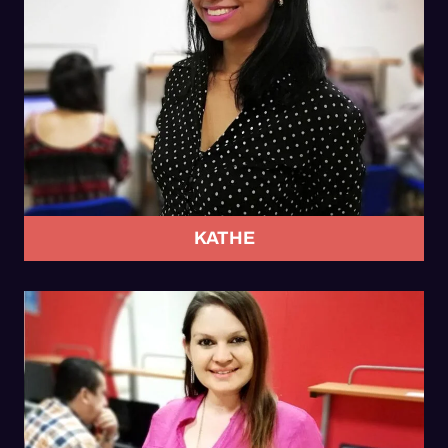
KATHE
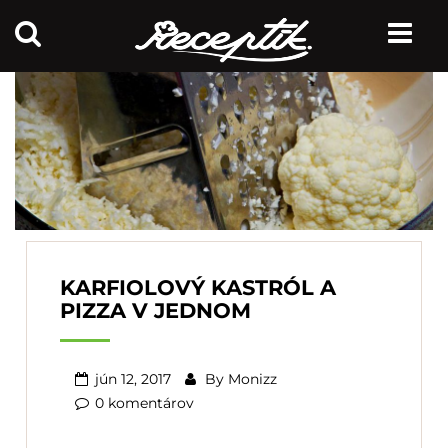
KARFIOLOVÝ KASTRÓL A
PIZZA V JEDNOM
jún 12, 2017
By
Monizz
0 komentárov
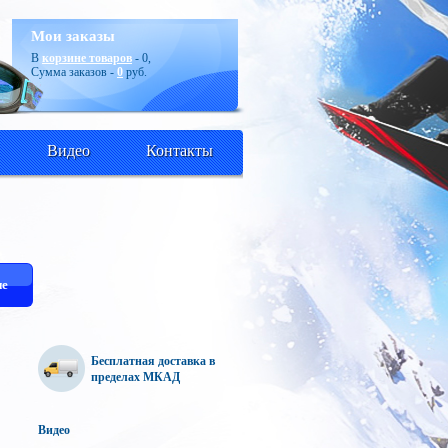
Мои заказы
В
корзине товаров
-
0
,
Сумма заказов -
0
руб.
Видео
Контакты
е
Бесплатная доставка в
пределах МКАД
Видео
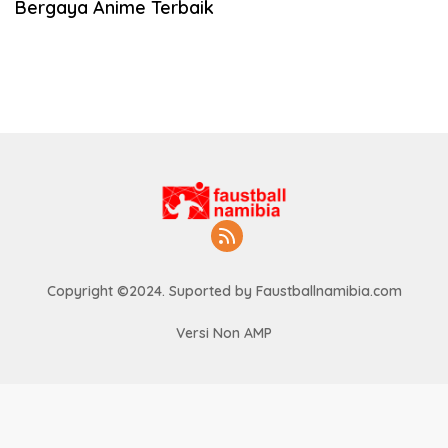
Bergaya Anime Terbaik
Copyright ©2024. Suported by Faustballnamibia.com
Versi Non AMP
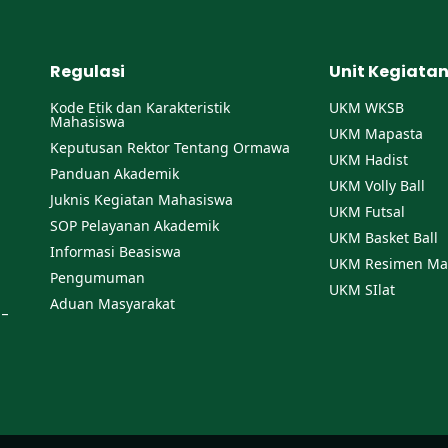
Regulasi
Unit Kegiata
Kode Etik dan Karakteristik
UKM WKSB
Mahasiswa
UKM Mapasta
Keputusan Rektor Tentang Ormawa
UKM Hadist
Panduan Akademik
UKM Volly Ball
Juknis Kegiatan Mahasiswa
UKM Futsal
SOP Pelayanan Akademik
UKM Basket Ball
Informasi Beasiswa
UKM Resimen Ma
Pengumuman
UKM SIlat
Aduan Masyarakat
 -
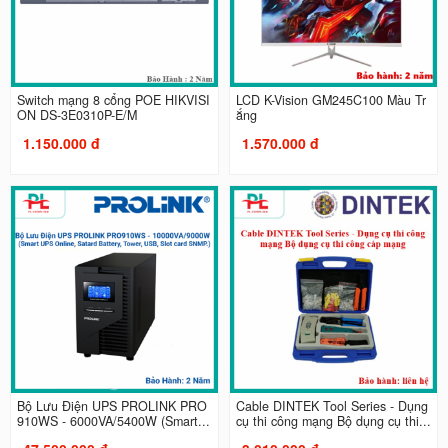
Switch mạng 8 cổng POE HIKVISI
LCD K-Vision GM245C100 Màu Tr
ON DS-3E0310P-E/M
ắng
1.150.000 đ
1.570.000 đ
Bộ Lưu Điện UPS PROLINK PRO
Cable DINTEK Tool Series - Dụng
910WS - 6000VA/5400W (Smart...
cụ thi công mạng Bộ dụng cụ thi...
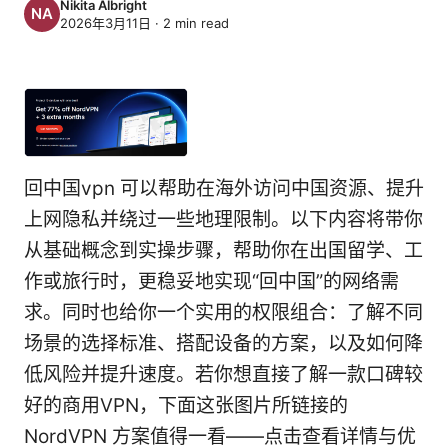
Nikita Albright
2026年3月11日
·
2
min read
回中国vpn 可以帮助在海外访问中国资源、提升
上网隐私并绕过一些地理限制。以下内容将带你
从基础概念到实操步骤，帮助你在出国留学、工
作或旅行时，更稳妥地实现“回中国”的网络需
求。同时也给你一个实用的权限组合：了解不同
场景的选择标准、搭配设备的方案，以及如何降
低风险并提升速度。若你想直接了解一款口碑较
好的商用VPN，下面这张图片所链接的
NordVPN 方案值得一看——点击查看详情与优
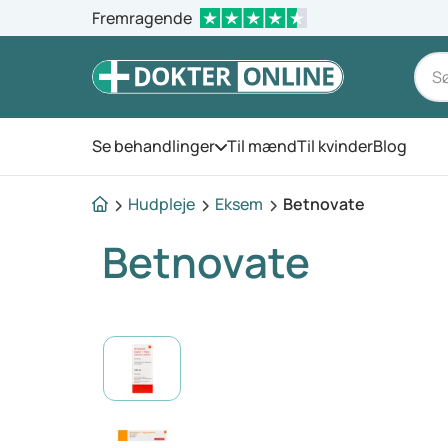
Fremragende
Se behandlinger
Til mænd
Til kvinder
Blog
Åbn menuen
Hudpleje
Eksem
Betnovate
Betnovate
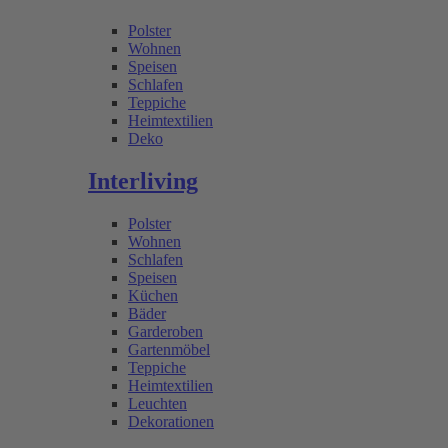
Polster
Wohnen
Speisen
Schlafen
Teppiche
Heimtextilien
Deko
Interliving
Polster
Wohnen
Schlafen
Speisen
Küchen
Bäder
Garderoben
Gartenmöbel
Teppiche
Heimtextilien
Leuchten
Dekorationen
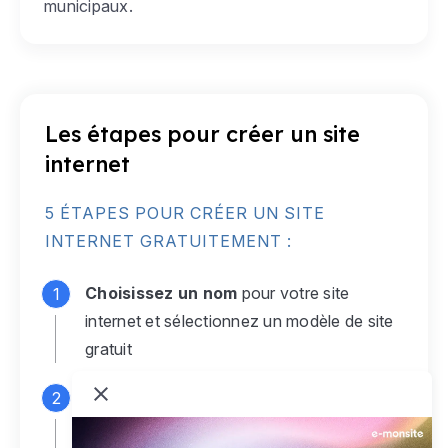
municipaux.
Les étapes pour créer un site
internet
5 ÉTAPES POUR CRÉER UN SITE
INTERNET GRATUITEMENT :
Choisissez un nom
pour votre site
internet et sélectionnez un modèle de site
gratuit
Connectez-vous
à votre compte e-
monsite gratuit pour accéder à votre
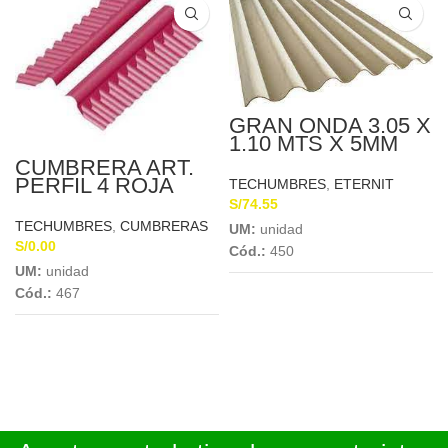
GRAN ONDA 3.05 X
1.10 MTS X 5MM
ETERNIT
CUMBRERA ART.
PERFIL 4 ROJA
TECHUMBRES
,
ETERNIT
INFERIOR 1.07 X
S/
74.55
0.30 X 5MM
TECHUMBRES
,
CUMBRERAS
UM:
unidad
S/
0.00
Cód.:
450
UM:
unidad
Cód.:
467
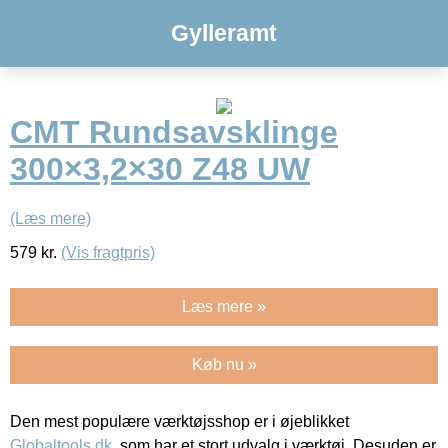
Gylleramt
CMT Rundsavsklinge
300×3,2×30 Z48 UW
(Læs mere)
579
kr.
(Vis fragtpris)
Læs mere »
Køb nu »
Den mest populære værktøjsshop er i øjeblikket
Globaltools.dk
, som har et stort udvalg i værktøj. Desuden er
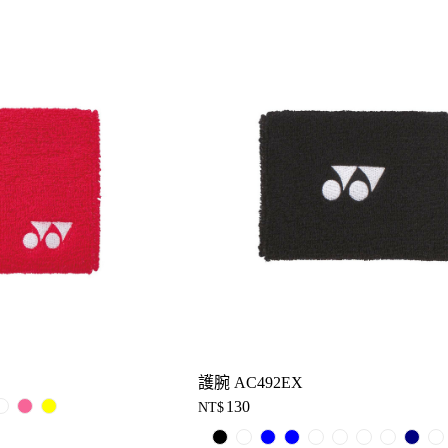
護腕 AC492EX
130
NT$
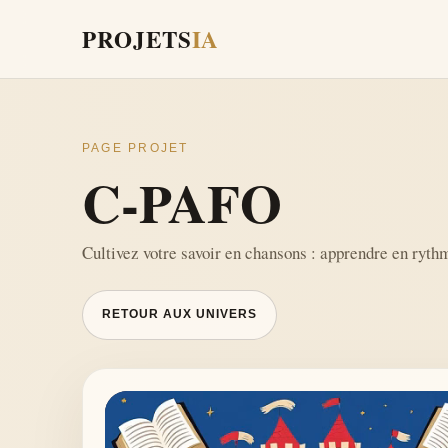
PROJETS
IA
PAGE PROJET
C-PAFO
Cultivez votre savoir en chansons : apprendre en ryt
RETOUR AUX UNIVERS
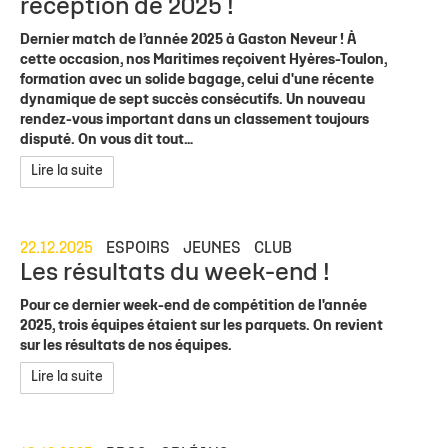
réception de 2025 !
Dernier match de l’année 2025 à Gaston Neveur ! À
cette occasion, nos Maritimes reçoivent Hyères-Toulon,
formation avec un solide bagage, celui d'une récente
dynamique de sept succès consécutifs. Un nouveau
rendez-vous important dans un classement toujours
disputé. On vous dit tout…
Lire la suite
22.12.2025
ESPOIRS
JEUNES
CLUB
Les résultats du week-end !
Pour ce dernier week-end de compétition de l'année
2025, trois équipes étaient sur les parquets. On revient
sur les résultats de nos équipes.
Lire la suite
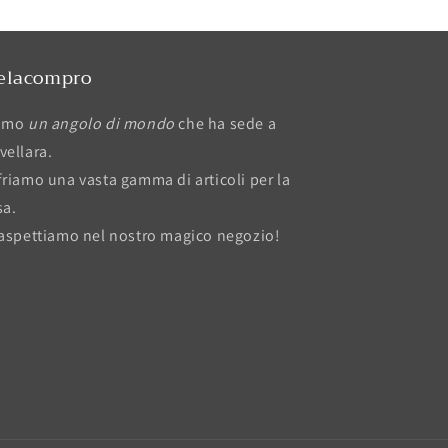
elacompro
amo
un angolo di mondo
che ha sede a
vellara.
friamo una vasta gamma di articoli per la
sa.
 aspettiamo nel nostro magico negozio!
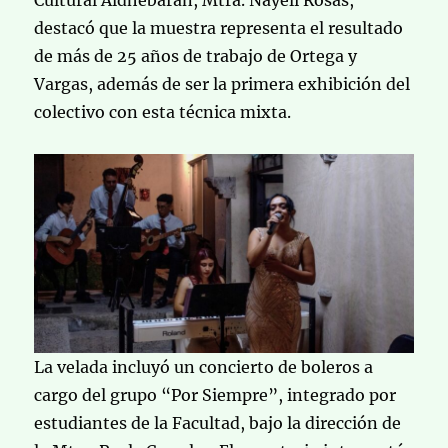
Cultural Aldhebarán, Mtra. Nayeli Rosas,
destacó que la muestra representa el resultado
de más de 25 años de trabajo de Ortega y
Vargas, además de ser la primera exhibición del
colectivo con esta técnica mixta.
La velada incluyó un concierto de boleros a
cargo del grupo “Por Siempre”, integrado por
estudiantes de la Facultad, bajo la dirección de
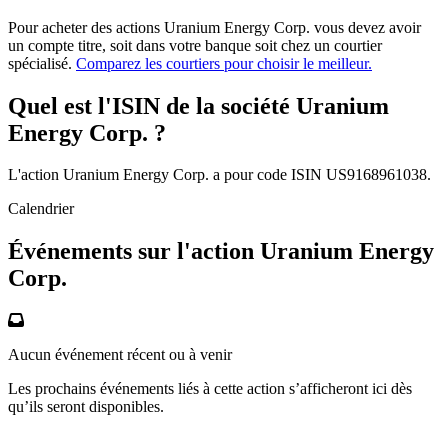
Pour acheter des actions Uranium Energy Corp. vous devez avoir
un compte titre, soit dans votre banque soit chez un courtier
spécialisé.
Comparez les courtiers pour choisir le meilleur.
Quel est l'ISIN de la société Uranium
Energy Corp. ?
L'action Uranium Energy Corp. a pour code ISIN US9168961038.
Calendrier
Événements sur l'action Uranium Energy
Corp.
Aucun événement récent ou à venir
Les prochains événements liés à cette action s’afficheront ici dès
qu’ils seront disponibles.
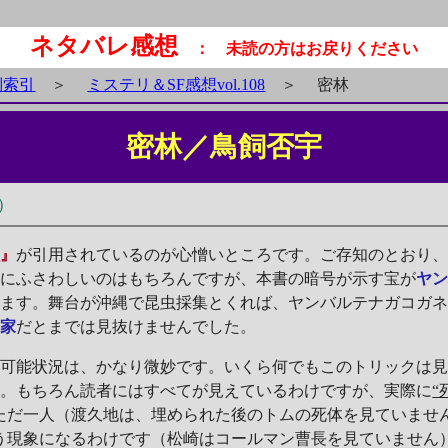
ネタバレ感想
： 未読の方はお戻りください
別索引
＞
ミステリ＆SF感想vol.108
＞
密林
密林／鳥飼否宇
）
虫』
が引用されているのが心憎いところです。ご存知のとおり
書にふさわしいのはもちろんですが、本書の暗号が示す宝が
ヤ
います。舞台が沖縄で昆虫採集とくれば、ヤンバルテナガコガ
集家
だとまでは見抜けませんでした。
可能状況は、かなり微妙です。いくら何でもこのトリックは見
す。もちろん読者にはすべてが見えているわけですが、実際に
“
ただ一人（渡久地は、埋められた後のトムの死体を見ていませ
う現象になるわけです（松崎はコールマン曹長を見ていません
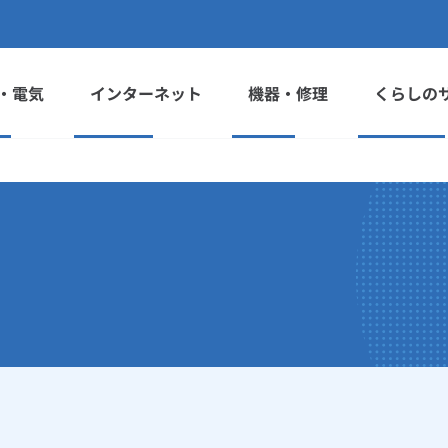
・電気
インターネット
機器・修理
くらしの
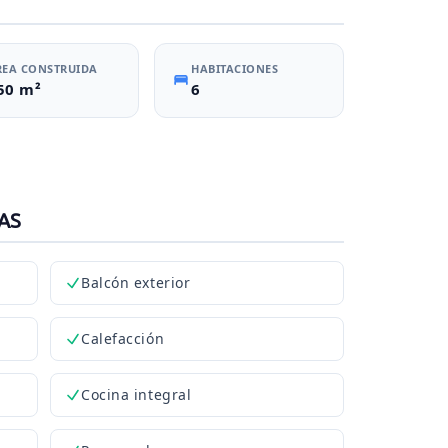
REA CONSTRUIDA
HABITACIONES
50 m²
6
AS
Balcón exterior
Calefacción
Cocina integral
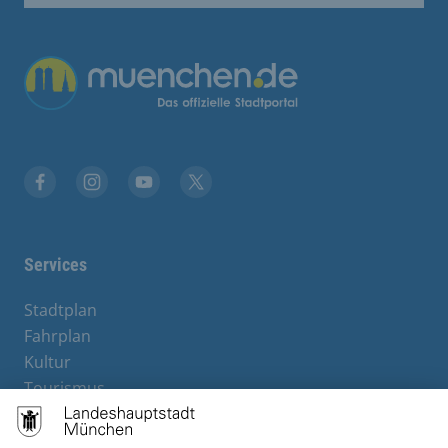
Facebook
Instagram
YouTube
Twitter
Services
Stadtplan
Fahrplan
Kultur
Tourismus
M-Strom
Bürgerservice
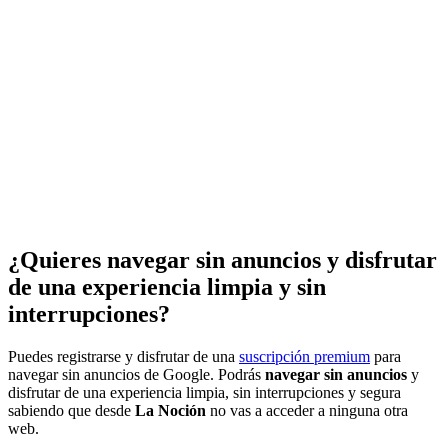
¿Quieres navegar sin anuncios y disfrutar
de una experiencia limpia y sin
interrupciones?
Puedes registrarse y disfrutar de una
suscripción premium
para
navegar sin anuncios de Google. Podrás
navegar sin anuncios
y
disfrutar de una experiencia limpia, sin interrupciones y segura
sabiendo que desde
La Noción
no vas a acceder a ninguna otra
web.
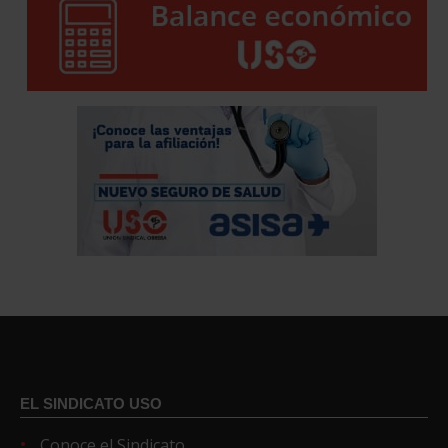
EL SINDICATO USO
Conoce el Sindicato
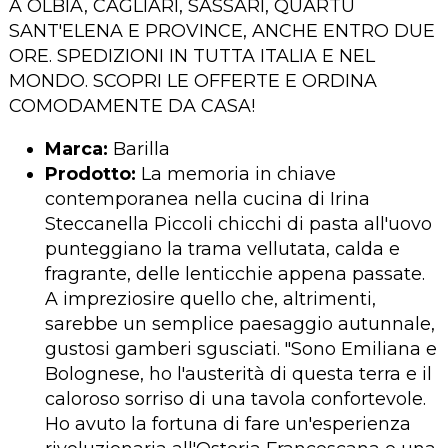
A OLBIA, CAGLIARI, SASSARI, QUARTU
SANT'ELENA E PROVINCE, ANCHE ENTRO DUE
ORE. SPEDIZIONI IN TUTTA ITALIA E NEL
MONDO. SCOPRI LE OFFERTE E ORDINA
COMODAMENTE DA CASA!
Marca:
Barilla
Prodotto:
La memoria in chiave
contemporanea nella cucina di Irina
Steccanella Piccoli chicchi di pasta all'uovo
punteggiano la trama vellutata, calda e
fragrante, delle lenticchie appena passate.
A impreziosire quello che, altrimenti,
sarebbe un semplice paesaggio autunnale,
gustosi gamberi sgusciati. "Sono Emiliana e
Bolognese, ho l'austerità di questa terra e il
caloroso sorriso di una tavola confortevole.
Ho avuto la fortuna di fare un'esperienza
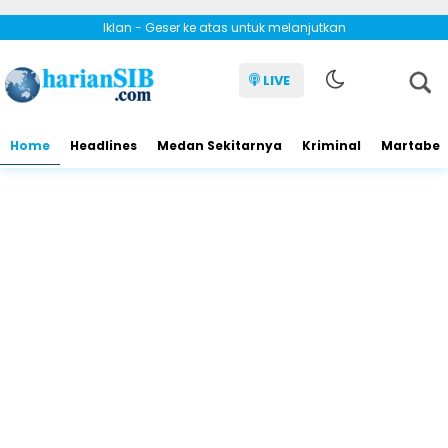
Iklan - Geser ke atas untuk melanjutkan
LIVE
Home
Headlines
Medan Sekitarnya
Kriminal
Martabe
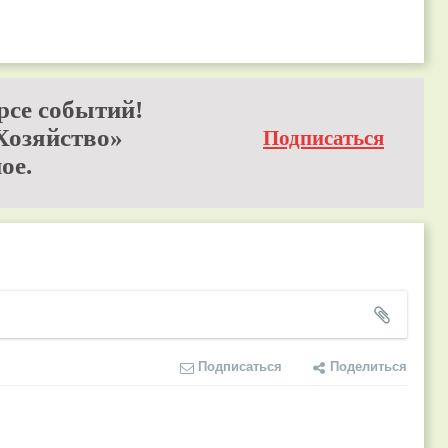
рсе событий!
Хозяйство»
Подписаться
ое.
Подписаться
Поделиться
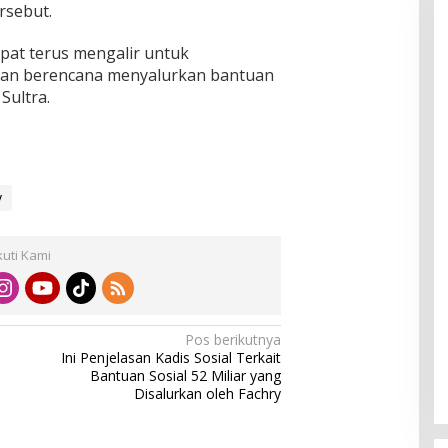
rsebut.
pat terus mengalir untuk
dan berencana menyalurkan bantuan
Sultra.
y
kuti Kami
Pos berikutnya
Ini Penjelasan Kadis Sosial Terkait
Bantuan Sosial 52 Miliar yang
Disalurkan oleh Fachry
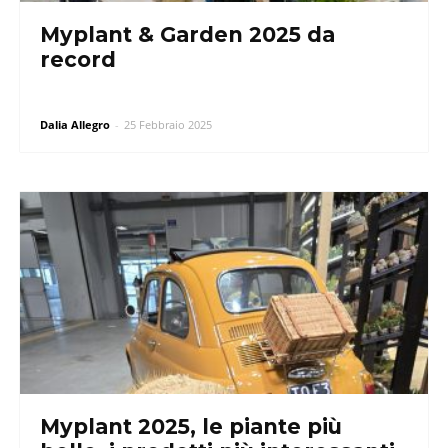
Myplant & Garden 2025 da
record
Dalia Allegro
-
25 Febbraio 2025
Myplant 2025, le piante più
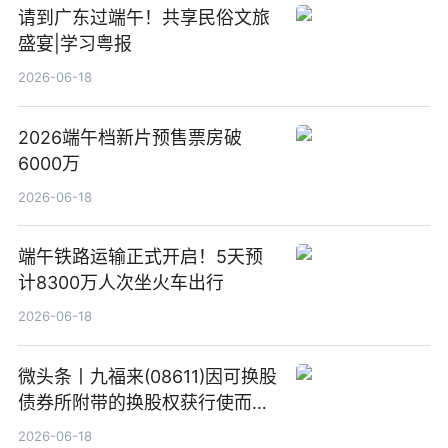
请到广东过端午！共享民俗文旅
盛宴|学习粤报
2026-06-18
2026端午档新片预售票房破
6000万
2026-06-18
端午铁路运输正式开启！5天预
计8300万人次坐火车出行
2026-06-18
微头条丨九福来(08611)因可换股
债券所附带的换股权获行使而发
行5200万股
2026-06-18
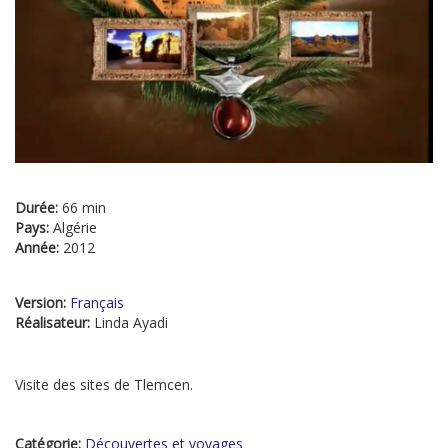
Durée:
66 min
Pays:
Algérie
Année:
2012
Version:
Français
Réalisateur:
Linda Ayadi
Visite des sites de Tlemcen.
Catégorie:
Découvertes et voyages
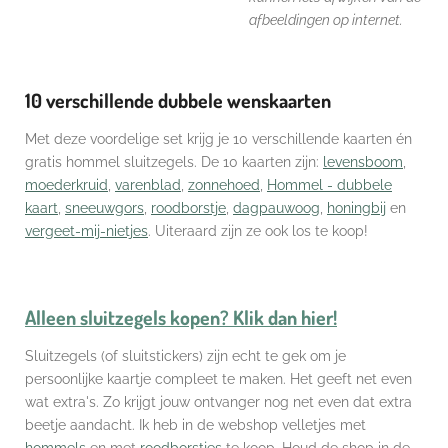
afbeeldingen op internet.
10 verschillende dubbele wenskaarten
Met deze voordelige set krijg je 10 verschillende kaarten én
gratis hommel sluitzegels. De 10 kaarten zijn:
levensboom
,
moederkruid
,
varenblad
,
zonnehoed
,
Hommel - dubbele
kaart
,
sneeuwgors
,
roodborstje
,
dagpauwoog
,
honingbij
en
vergeet-mij-nietjes
. Uiteraard zijn ze ook los te koop!
Alleen sluitzegels kopen? Klik dan hier!
Sluitzegels (of sluitstickers) zijn echt te gek om je
persoonlijke kaartje compleet te maken. Het geeft net even
wat extra's. Zo krijgt jouw ontvanger nog net even dat extra
beetje aandacht. Ik heb in de webshop velletjes met
hommels
en met
roodborstjes
te koop. Houd de shop in de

····················

Work instructions => The lines above that hold "navegar" are the result; show every one of them.

Solved exercise =>
¿Quieres navegar sin anuncios y disfrutar
navegar sin anuncios de Google. Podrás
navegar sin anuncios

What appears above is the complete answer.